#### Required work
Among the entries below, please show each line that carries the word "Finance".

Exercise inputs below:

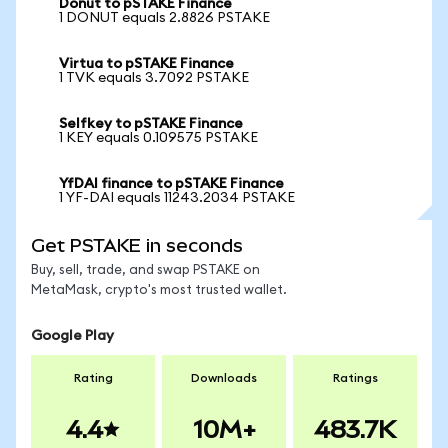
Donut to pSTAKE Finance
1 DONUT equals 2.8826 PSTAKE
Virtua to pSTAKE Finance
1 TVK equals 3.7092 PSTAKE
Selfkey to pSTAKE Finance
1 KEY equals 0.109575 PSTAKE
YfDAI finance to pSTAKE Finance
1 YF-DAI equals 11243.2034 PSTAKE
Get PSTAKE in seconds
Buy, sell, trade, and swap PSTAKE on
MetaMask, crypto's most trusted wallet.
Google Play
Rating
Downloads
Ratings
4.4
10M+
483.7K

End of Exercise inputs.

#### Response box
Donut to pSTAKE Finance
Virtua to pSTAKE Finance
Selfkey to pSTAKE Finance
YfDAI finance to pSTAKE Finance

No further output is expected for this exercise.